▶ [WORK TASK]:
A line below contains "RECENT COMMENTS", and a later one contains "videos about animal". Repeat both, with every line between them, exactly.

▶ [RECORDS TO PROCESS]:
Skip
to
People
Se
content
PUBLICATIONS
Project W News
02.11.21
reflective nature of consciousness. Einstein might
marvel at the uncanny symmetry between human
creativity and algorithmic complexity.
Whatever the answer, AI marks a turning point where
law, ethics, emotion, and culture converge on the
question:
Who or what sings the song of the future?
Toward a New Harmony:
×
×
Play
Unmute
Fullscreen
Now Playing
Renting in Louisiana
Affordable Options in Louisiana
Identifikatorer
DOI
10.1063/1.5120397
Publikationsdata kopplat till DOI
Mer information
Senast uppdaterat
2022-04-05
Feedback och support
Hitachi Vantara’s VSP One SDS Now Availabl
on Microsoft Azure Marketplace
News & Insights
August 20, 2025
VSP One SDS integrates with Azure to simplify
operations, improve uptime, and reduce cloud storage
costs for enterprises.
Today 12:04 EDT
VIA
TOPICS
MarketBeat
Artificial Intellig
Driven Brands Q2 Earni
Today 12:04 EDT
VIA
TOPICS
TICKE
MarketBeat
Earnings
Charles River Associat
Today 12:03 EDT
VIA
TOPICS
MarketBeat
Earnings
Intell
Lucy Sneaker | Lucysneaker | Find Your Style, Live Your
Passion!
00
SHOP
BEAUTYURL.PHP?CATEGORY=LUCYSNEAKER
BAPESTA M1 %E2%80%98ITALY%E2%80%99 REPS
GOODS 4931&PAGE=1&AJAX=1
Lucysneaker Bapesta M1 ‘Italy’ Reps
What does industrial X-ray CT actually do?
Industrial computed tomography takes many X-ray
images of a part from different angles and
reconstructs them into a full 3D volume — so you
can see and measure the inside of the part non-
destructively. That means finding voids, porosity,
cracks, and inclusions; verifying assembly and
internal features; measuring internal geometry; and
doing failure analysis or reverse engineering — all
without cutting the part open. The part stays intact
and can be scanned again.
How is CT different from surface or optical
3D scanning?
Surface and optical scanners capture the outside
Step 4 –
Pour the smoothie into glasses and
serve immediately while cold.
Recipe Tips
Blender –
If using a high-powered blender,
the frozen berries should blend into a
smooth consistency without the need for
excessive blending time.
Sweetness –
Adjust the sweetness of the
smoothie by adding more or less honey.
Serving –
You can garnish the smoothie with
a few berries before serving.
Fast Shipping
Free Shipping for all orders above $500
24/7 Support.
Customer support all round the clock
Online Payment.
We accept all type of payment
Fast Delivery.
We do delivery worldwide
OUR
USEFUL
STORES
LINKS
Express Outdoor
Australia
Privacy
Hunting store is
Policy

---

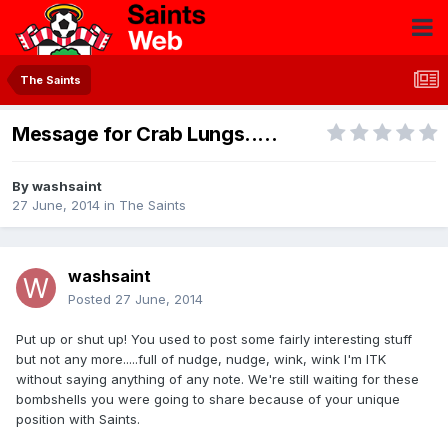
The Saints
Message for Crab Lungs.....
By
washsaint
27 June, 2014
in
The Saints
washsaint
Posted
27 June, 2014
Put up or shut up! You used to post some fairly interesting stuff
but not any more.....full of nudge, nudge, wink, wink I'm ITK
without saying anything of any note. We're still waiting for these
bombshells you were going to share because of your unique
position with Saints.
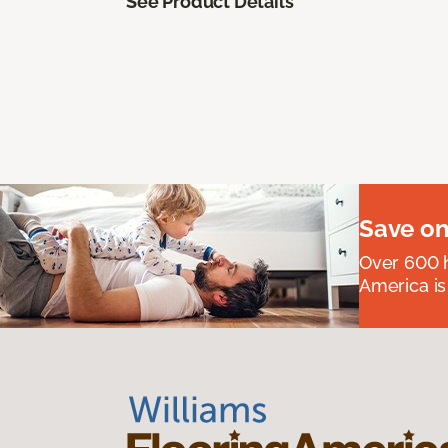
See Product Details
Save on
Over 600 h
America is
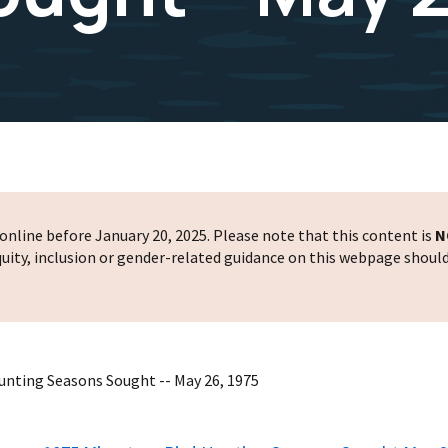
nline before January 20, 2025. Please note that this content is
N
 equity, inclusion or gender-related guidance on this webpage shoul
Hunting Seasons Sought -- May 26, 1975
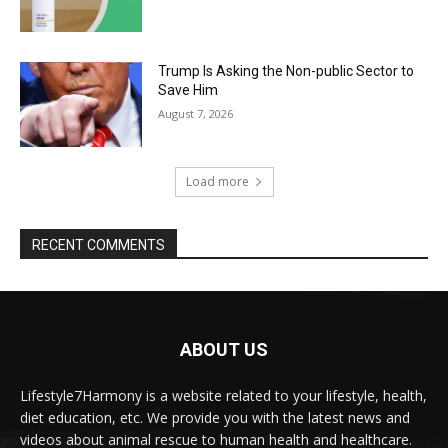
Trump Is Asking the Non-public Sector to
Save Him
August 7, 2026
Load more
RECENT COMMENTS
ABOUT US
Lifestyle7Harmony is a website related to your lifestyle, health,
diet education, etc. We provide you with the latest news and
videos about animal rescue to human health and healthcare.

▶ [YOUR RESPONSE]:
RECENT COMMENTS
ABOUT US
Lifestyle7Harmony is a website related to your lifestyle, health,
diet education, etc. We provide you with the latest news and
videos about animal rescue to human health and healthcare.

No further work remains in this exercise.